A Democratic member of the commission sent a letter to its executive director seeking more information about the communications among commissioner members, with federal agencies, with commission staff on its work “and/or policy proposals that may be offered to policymakers as either a component of any report or under separate cover of which this Commissioner may be unaware.”

“There’s been a lot of frustration with the lack of information that people are able to get out of the commission,” Maine Secretary of State Matt Dunlap told TPM.

As of Wednesday afternoon, Dunlap said he had not received a response to his letter from Andrew Kossack, the commission’s executive director.

Dunlap, in the letter, cites the Federal Advisory Committee Act in requesting “copies of any and all correspondence between Commission members in the possession of the Commission.” He also recounts his frustration when he first heard about developments and details about the commission’s work through inquiries from the media.

The straw that broke the camel’s back, Dunlap told TPM, was when a reporter texted him about a Washington Post report Saturday that a researcher for the commission had been arrested on child porn charges.

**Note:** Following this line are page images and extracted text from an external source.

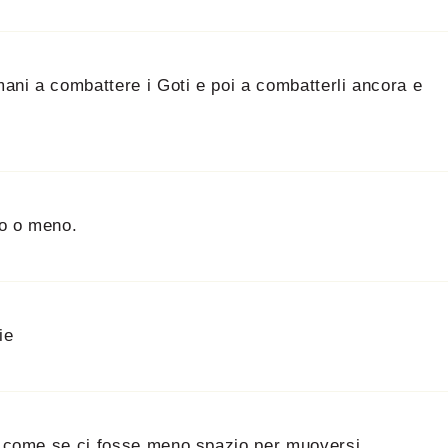
mani a combattere i Goti e poi a combatterli ancora e
no o meno.
ie
re come se ci fosse meno spazio per muoversi.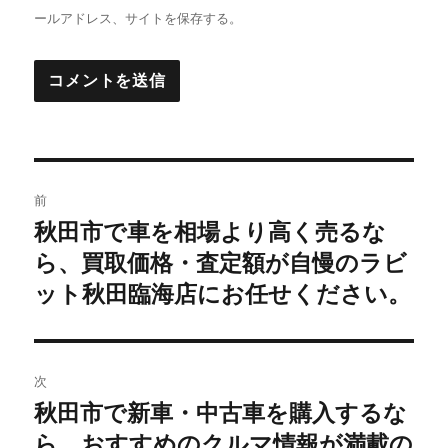
ールアドレス、サイトを保存する。
投
前
稿
秋田市で車を相場より高く売るな
前
の
ら、買取価格・査定額が自慢のラビ
ナ
投
ット秋田臨海店にお任せください。
ビ
稿:
ゲ
次
ー
秋田市で新車・中古車を購入するな
次
シ
の
ら、おすすめのクルマ情報が満載の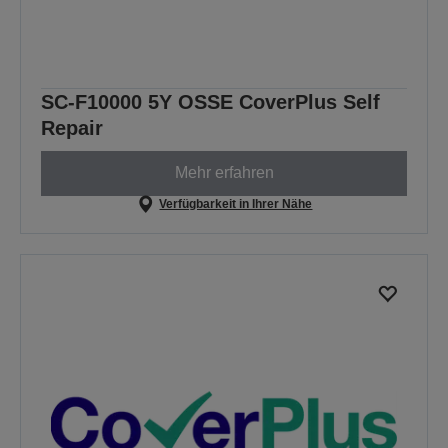
SC-F10000 5Y OSSE CoverPlus Self
Repair
Mehr erfahren
Verfügbarkeit in Ihrer Nähe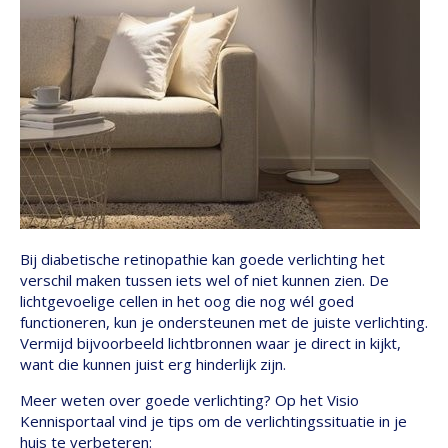
Bij diabetische retinopathie kan goede verlichting het
verschil maken tussen iets wel of niet kunnen zien. De
lichtgevoelige cellen in het oog die nog wél goed
functioneren, kun je ondersteunen met de juiste verlichting.
Vermijd bijvoorbeeld lichtbronnen waar je direct in kijkt,
want die kunnen juist erg hinderlijk zijn.
Meer weten over goede verlichting? Op het Visio
Kennisportaal vind je tips om de verlichtingssituatie in je
huis te verbeteren: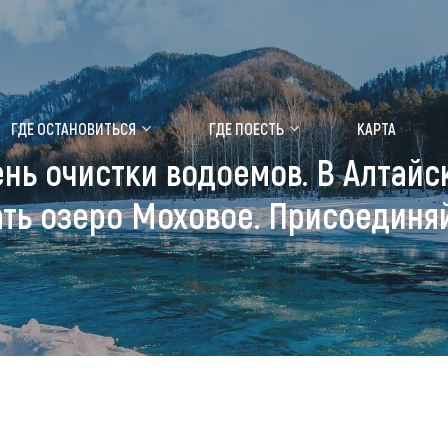
ение маральника
Медицинский форум
ГДЕ ОСТАНОВИТЬСЯ
ГДЕ ПОЕСТЬ
КАРТА
ь очистки водоемов. В Алтайс
 побывать
Чем заняться
ать озеро Моховое. Присоединяй
ты природы
Календарь событий
ты истории и культуры
Аудиогид
ты развлечений
Мой маршрут
уристических мест
аломобильных граждан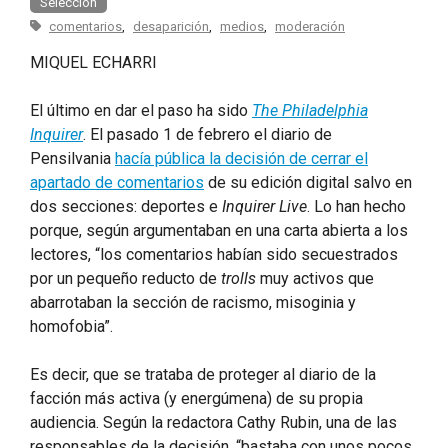
Selección
comentarios
,
desaparición
,
medios
,
moderación
MIQUEL ECHARRI
El último en dar el paso ha sido
The Philadelphia
Inquirer
. El pasado 1 de febrero el diario de
Pensilvania
hacía pública la decisión de cerrar el
apartado de comentarios
de su edición digital salvo en
dos secciones: deportes e
Inquirer Live
. Lo han hecho
porque, según argumentaban en una carta abierta a los
lectores, “los comentarios habían sido secuestrados
por un pequeño reducto de
trolls
muy activos que
abarrotaban la sección de racismo, misoginia y
homofobia”.
Es decir, que se trataba de proteger al diario de la
facción más activa (y energúmena) de su propia
audiencia. Según la redactora Cathy Rubin, una de las
responsables de la decisión, “bastaba con unos pocos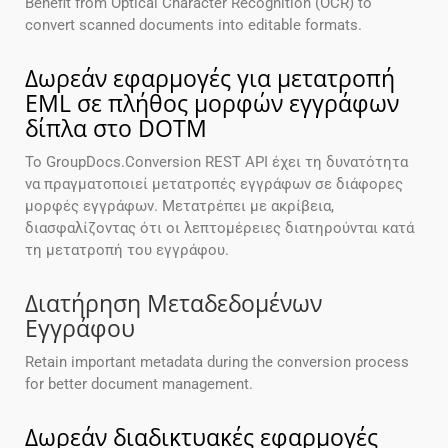
Benefit from Optical Character Recognition (OCR) to
convert scanned documents into editable formats.
Δωρεάν εφαρμογές για μετατροπή
EML σε πλήθος μορφών εγγράφων
δίπλα στο DOTM
Το GroupDocs.Conversion REST API έχει τη δυνατότητα
να πραγματοποιεί μετατροπές εγγράφων σε διάφορες
μορφές εγγράφων. Μετατρέπει με ακρίβεια,
διασφαλίζοντας ότι οι λεπτομέρειες διατηρούνται κατά
τη μετατροπή του εγγράφου.
Διατήρηση Μεταδεδομένων
Εγγράφου
Retain important metadata during the conversion process
for better document management.
Δωρεάν διαδικτυακές εφαρμογές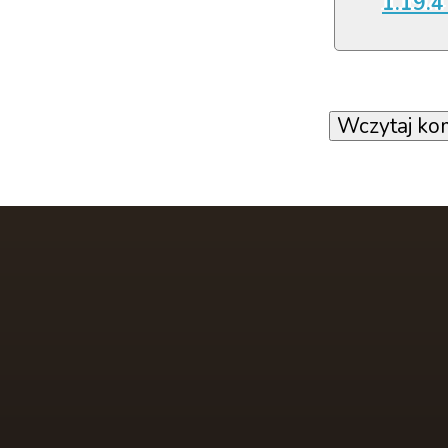
1.19.4 
Wczytaj ko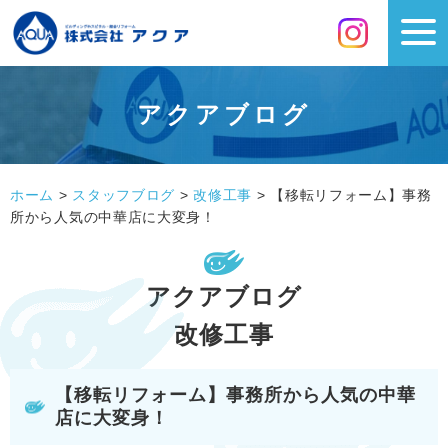
アクアブログ
ホーム
>
スタッフブログ
>
改修工事
>
【移転リフォーム】事務
所から人気の中華店に大変身！
アクアブログ
改修工事
【移転リフォーム】事務所から人気の中華
店に大変身！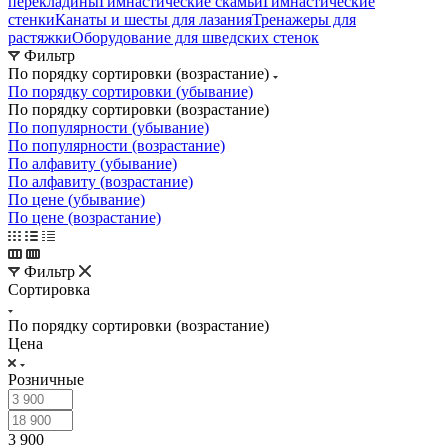
перекладины
Гимнастические скамьи
Гимнастические
стенки
Канаты и шесты для лазания
Тренажеры для
растяжки
Оборудование для шведских стенок
Фильтр
По порядку сортировки (возрастание)
По порядку сортировки (убывание)
По порядку сортировки (возрастание)
По популярности (убывание)
По популярности (возрастание)
По алфавиту (убывание)
По алфавиту (возрастание)
По цене (убывание)
По цене (возрастание)
Фильтр
Сортировка
По порядку сортировки (возрастание)
Цена
Розничные
3 900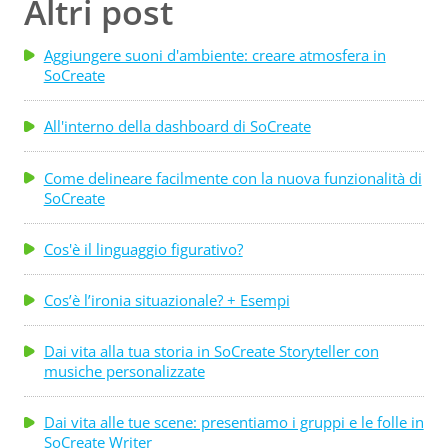
Altri post
Aggiungere suoni d'ambiente: creare atmosfera in
SoCreate
All'interno della dashboard di SoCreate
Come delineare facilmente con la nuova funzionalità di
SoCreate
Cos'è il linguaggio figurativo?
Cos’è l’ironia situazionale? + Esempi
Dai vita alla tua storia in SoCreate Storyteller con
musiche personalizzate
Dai vita alle tue scene: presentiamo i gruppi e le folle in
SoCreate Writer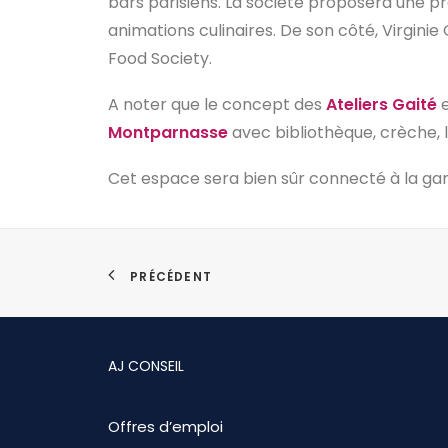
bars parisiens. La société proposera une
animations culinaires. De son côté, Virginie
Food Society.
A noter que le concept des
Ateliers Gaité
e
Montparnasse
avec bibliothèque, crèche,
Cet espace sera bien sûr connecté à la ga
PRÉCÉDENT
AJ CONSEIL
Offres d’emploi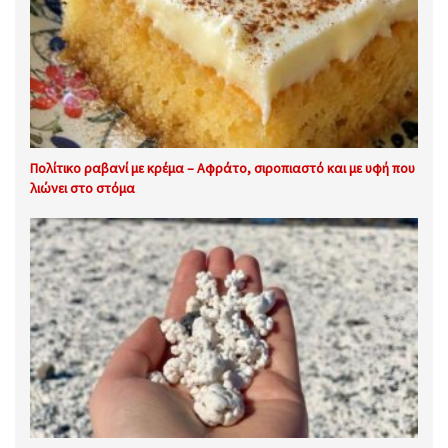
Πολίτικο ραβανί με κρέμα – Αφράτο, σιροπιαστό και με υφή που
λιώνει στο στόμα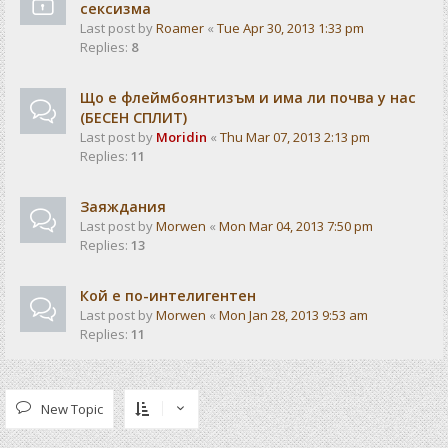
сексизма
Last post by
Roamer
«
Tue Apr 30, 2013 1:33 pm
Replies:
8
Що е флеймбоянтизъм и има ли почва у нас
(БЕСЕН СПЛИТ)
Last post by
Moridin
«
Thu Mar 07, 2013 2:13 pm
Replies:
11
Заяждания
Last post by
Morwen
«
Mon Mar 04, 2013 7:50 pm
Replies:
13
Кой е по-интелигентен
Last post by
Morwen
«
Mon Jan 28, 2013 9:53 am
Replies:
11
New Topic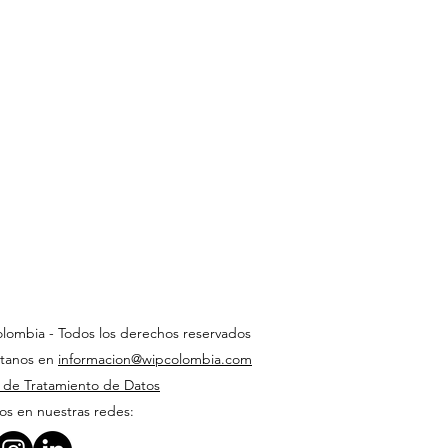
lombia - Todos los derechos reservados
tanos en
informacion@wipcolombia.com
a de Tratamiento de Datos
os en nuestras redes: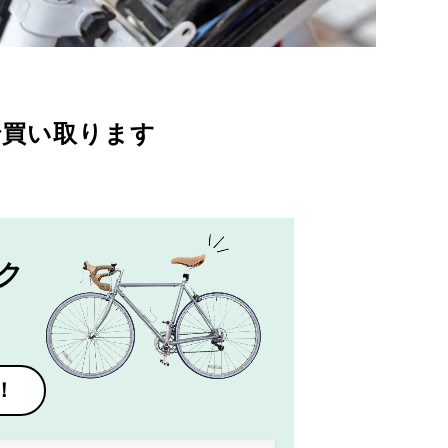
で買い取ります
ク
！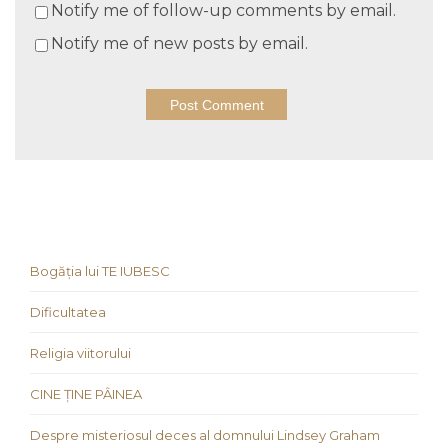
Notify me of follow-up comments by email.
Notify me of new posts by email.
Bogăția lui TE IUBESC
Dificultatea
Religia viitorului
CINE ȚINE PÂINEA
Despre misteriosul deces al domnului Lindsey Graham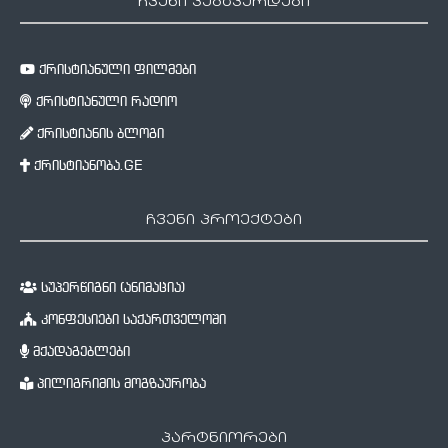
ჩვენი ვებგვერდები
ქრისტიანული ფილმები
ქრისტიანული რადიო
ქრისტიანის ბლოგი
ქრისტიანობა.GE
ჩვენი პროექტები
სუპერწიგნი (ანიმაცია)
კონფესიები საქართველოში
მქადაგებლები
პილიგრიმის მოგზაურობა
პარტნიორები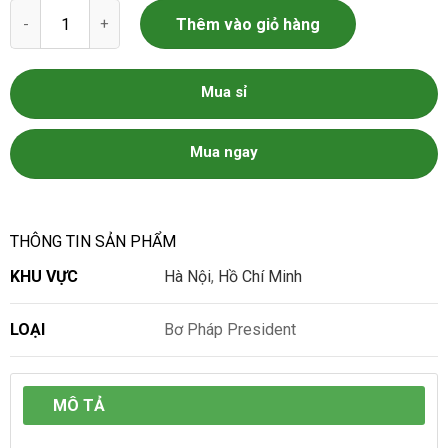
Bơ Pháp President số lượng
Thêm vào giỏ hàng
Mua sỉ
Mua ngay
THÔNG TIN SẢN PHẨM
KHU VỰC
Hà Nội
,
Hồ Chí Minh
LOẠI
Bơ Pháp President
MÔ TẢ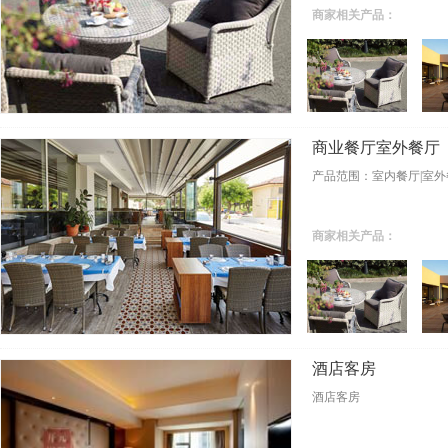
商家相关产品：
商业餐厅室外餐厅
产品范围：室内餐厅|室外
商家相关产品：
酒店客房
酒店客房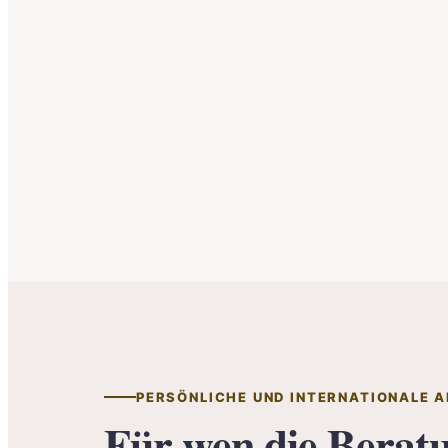
PERSÖNLICHE UND INTERNATIONALE A
Für wen die Berat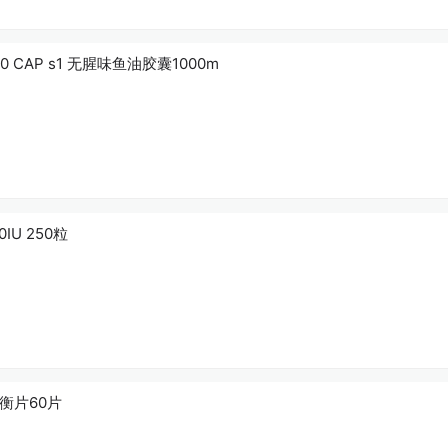
G 200 CAP s1 无腥味鱼油胶囊1000m
250s 维生素D 1000IU 250粒
期平衡片60片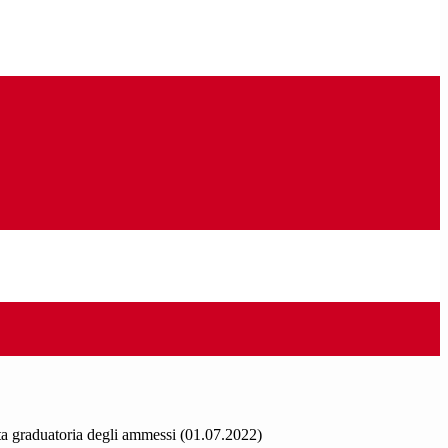
a graduatoria degli ammessi (01.07.2022)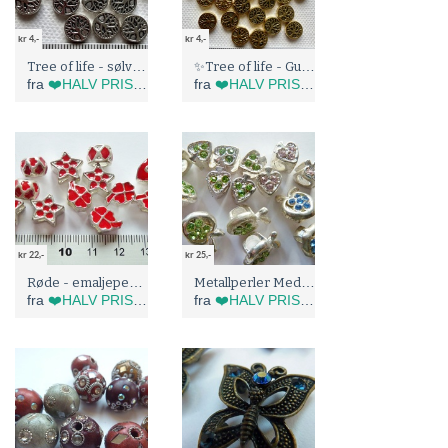
kr 4,-
kr 4,-
Tree of life - sølvfargede Metallperler (5273)
✨Tree of life - Gullfargede Metallperler (5272)
fra
❤️HALV PRIS I BLÅBÆRTUA :)
fra
❤️HALV PRIS I BLÅBÆRTUA :)
kr 22,-
kr 25,-
Røde - emaljeperler (5025)
Metallperler Med Krystaller (5027)
fra
❤️HALV PRIS I BLÅBÆRTUA :)
fra
❤️HALV PRIS I BLÅBÆRTUA :)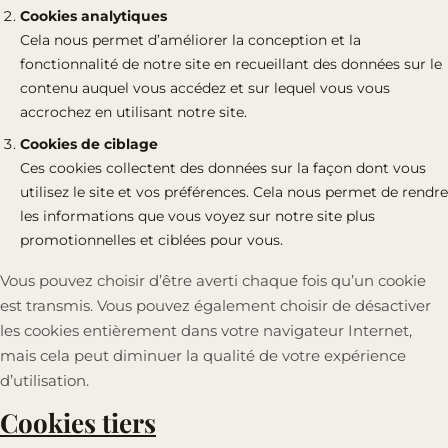
Cookies analytiques
Cela nous permet d’améliorer la conception et la
fonctionnalité de notre site en recueillant des données sur le
contenu auquel vous accédez et sur lequel vous vous
accrochez en utilisant notre site.
Cookies de ciblage
Ces cookies collectent des données sur la façon dont vous
utilisez le site et vos préférences. Cela nous permet de rendre
les informations que vous voyez sur notre site plus
promotionnelles et ciblées pour vous.
Vous pouvez choisir d’être averti chaque fois qu’un cookie
est transmis. Vous pouvez également choisir de désactiver
les cookies entièrement dans votre navigateur Internet,
mais cela peut diminuer la qualité de votre expérience
d’utilisation.
Cookies tiers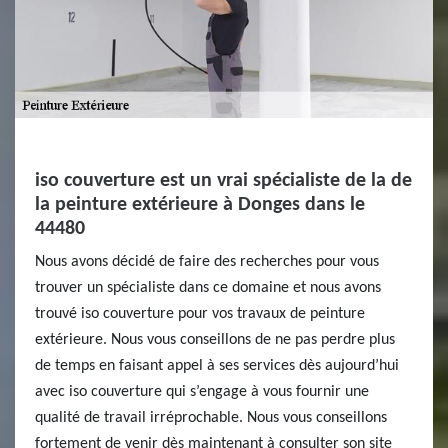
iso couverture est un vrai spécialiste de la de
la peinture extérieure à Donges dans le
44480
Nous avons décidé de faire des recherches pour vous
trouver un spécialiste dans ce domaine et nous avons
trouvé iso couverture pour vos travaux de peinture
extérieure. Nous vous conseillons de ne pas perdre plus
de temps en faisant appel à ses services dès aujourd’hui
avec iso couverture qui s’engage à vous fournir une
qualité de travail irréprochable. Nous vous conseillons
fortement de venir dès maintenant à consulter son site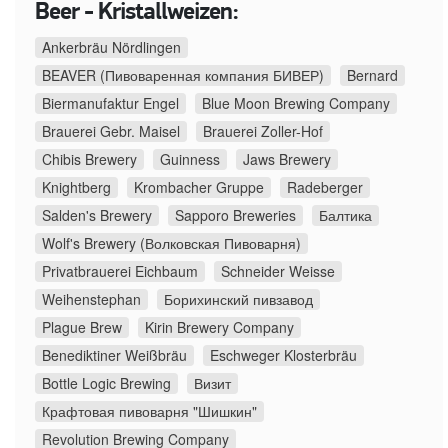
Beer - Kristallweizen:
Ankerbräu Nördlingen
BEAVER (Пивоваренная компания БИВЕР)
Bernard
Biermanufaktur Engel
Blue Moon Brewing Company
Brauerei Gebr. Maisel
Brauerei Zoller-Hof
Chibis Brewery
Guinness
Jaws Brewery
Knightberg
Krombacher Gruppe
Radeberger
Salden's Brewery
Sapporo Breweries
Балтика
Wolf's Brewery (Волковская Пивоварня)
Privatbrauerei Eichbaum
Schneider Weisse
Weihenstephan
Борихинский пивзавод
Plague Brew
Kirin Brewery Company
Benediktiner Weißbräu
Eschweger Klosterbräu
Bottle Logic Brewing
Визит
Крафтовая пивоварня "Шишкин"
Revolution Brewing Company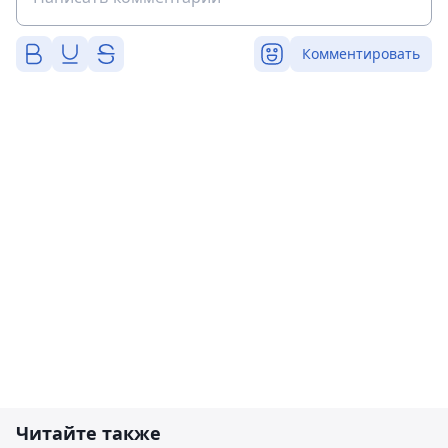
Комментировать
Читайте также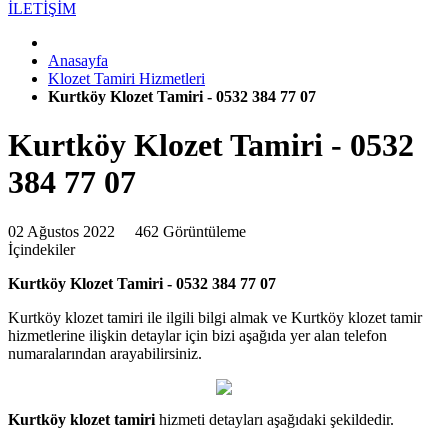
İLETİŞİM
Anasayfa
Klozet Tamiri Hizmetleri
Kurtköy Klozet Tamiri - 0532 384 77 07
Kurtköy Klozet Tamiri - 0532
384 77 07
02 Ağustos 2022
462 Görüntüleme
İçindekiler
Kurtköy Klozet Tamiri - 0532 384 77 07
Kurtköy klozet tamiri ile ilgili bilgi almak ve Kurtköy klozet tamir
hizmetlerine ilişkin detaylar için bizi aşağıda yer alan telefon
numaralarından arayabilirsiniz.
Kurtköy klozet tamiri
hizmeti detayları aşağıdaki şekildedir.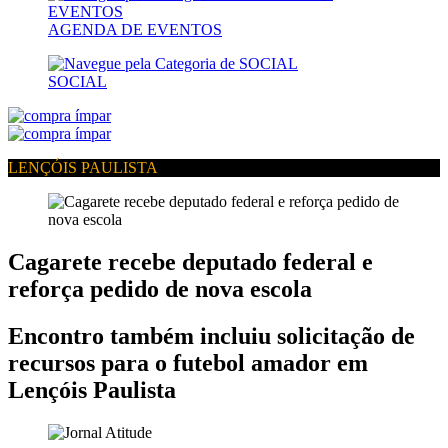
AGENDA DE EVENTOS
SOCIAL
LENÇÓIS PAULISTA
Cagarete recebe deputado federal e
reforça pedido de nova escola
Encontro também incluiu solicitação de
recursos para o futebol amador em
Lençóis Paulista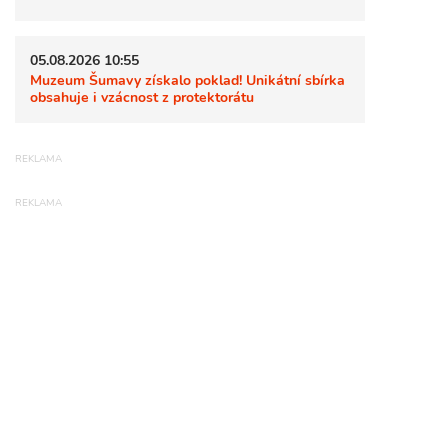
05.08.2026 10:55
Muzeum Šumavy získalo poklad! Unikátní sbírka
obsahuje i vzácnost z protektorátu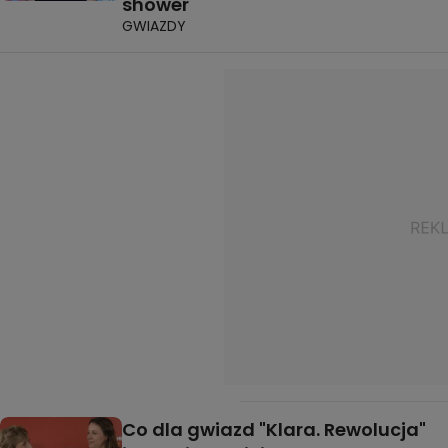
shower
GWIAZDY
Co dla gwiazd "Klara. Rewolucja"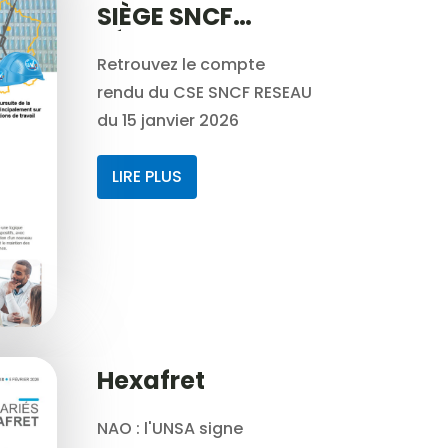
SIÈGE SNCF
RÉSEAU
Retrouvez le compte
rendu du CSE SNCF RESEAU
du 15 janvier 2026
LIRE PLUS
Hexafret
NAO : l'UNSA signe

“Four days have gone by. We’ve heard nothing from the leadership of the commission or staff about the situation,” Dunlap said. Dunlap said he may have met the researcher, Ronald Williams, at a commission meeting, but was otherwise unaware of his role and what sort of research he was doing.

But it’s not just that. Dunlap told TPM he was surprised when he was asked by reporters about communications between the commission’s vice chair Kansas Secretary of State Kris Kobach and Republican commissioners J. Christian Adams and Hans von Spakovsky about a controversial request for state voter roll information. The communications that happened before Adams and von Spakovsky were formally named to the commission, and they were only revealed as part of a lawsuit against the commission.

“You have a situation where you have the names J. Christian Adams, Hans von Spakovsky and Kris Kobach keep coming up as being the architects of the work of the commission. But what about the rest of us?” Dunlap told TPM. “There are other members of the commission and nobody is consulting with me about what I think the issues are that we should be looking at.”

Despite his concerns, Dunlap said he does not have any intentions of quitting commission.

“I think that would be a one day story [if I resigned],” Dunlap said. “I think I am a lot more effective at the front lines than I am in retreat.”